Enviada em 12/09/2025

Em sua obra “Cidadãos de Papel”, o escritor Gilberto Dimenstein discorre sobre a ineficácia dos direitos constitucionais, sobretudo no que se refere à desigualdade de acesso aos benefícios previstos na lei. Essa reflexão se aplica ao contexto brasileiro contemporâneo, visto que o acesso ao cinema no país ainda não se efetiva de forma democrática. Tal cenário ocorre, principalmente, da ausência de investimentos em infraestrutura nas áreas periféricas e do processo de urbanização desordenada das cidades.

Sob essa perspectiva, cabe destacar que a instalação de salas de cinema em municípios menores é bastante limitada. Nesse sentido, de acordo com o filósofo John Locke, é função do Estado assegurar medidas que garantam o bem-estar coletivo. Entretanto, a estrutura das cidades pequenas carece, muitas vezes, de incentivos para a construção de espaços culturais. Com isso, uma grande parcela da população é excluída desse recurso cultural, o que, além de reafirmar a crítica de Gilberto, contraria os princípios do filósofo inglês. Nesse sentido, políticas públicas adequadas poderiam ampliar o alcance do direito à cultura, esperado na Constituição de 1988, por meio do cinema.

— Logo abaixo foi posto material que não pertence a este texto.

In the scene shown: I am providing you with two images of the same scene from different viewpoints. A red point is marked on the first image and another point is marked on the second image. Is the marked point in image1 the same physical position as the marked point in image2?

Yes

Ademais, a expansão urbana desordenada resultou na concentração de cinemas em regiões específicas das cidades, resultando em áreas negligenciadas pelo governo. Nesse cenário, o geógrafo Milton Santos relaciona o crescimento dos centros urbanos a fenômenos como a gentrificação, que “expulsa” moradores de baixa renda de seus territórios. Assim, a distribuição das salas de exibição ocorreu de maneira desigual, favorecendo áreas nobres. Como consequência, comunidades marginalizadas, permanecem sem acesso a equipamentos culturais.

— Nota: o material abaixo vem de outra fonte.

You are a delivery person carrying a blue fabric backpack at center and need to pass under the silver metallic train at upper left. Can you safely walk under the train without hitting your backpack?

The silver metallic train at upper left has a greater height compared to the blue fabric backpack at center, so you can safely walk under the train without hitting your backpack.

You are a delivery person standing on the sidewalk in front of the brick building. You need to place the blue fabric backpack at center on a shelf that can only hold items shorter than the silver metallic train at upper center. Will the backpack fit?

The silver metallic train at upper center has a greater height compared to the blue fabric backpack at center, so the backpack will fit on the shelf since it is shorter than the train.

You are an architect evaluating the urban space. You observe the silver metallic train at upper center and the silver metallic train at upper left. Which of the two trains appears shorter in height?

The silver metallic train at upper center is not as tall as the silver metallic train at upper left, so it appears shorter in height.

Portanto, para que o acesso ao cinema seja de fato democratizado no Brasil, cabe ao Governo Federal, por meio de contribuições fiscais estaduais, priorize a instalação de unidades de cinema em locais desfavorecidos – com infraestrutura adequada e variedade de filmes. Além disso, cabe ao Ministério da Cultura – órgão responsável pela mediação de políticas culturais no país – criar um vale-cinema destinado a pessoas de baixa renda, garantindo livre acesso às salas de exibição. Dessa forma, seria possível atenuar a desigualdade discutida por Gilberto.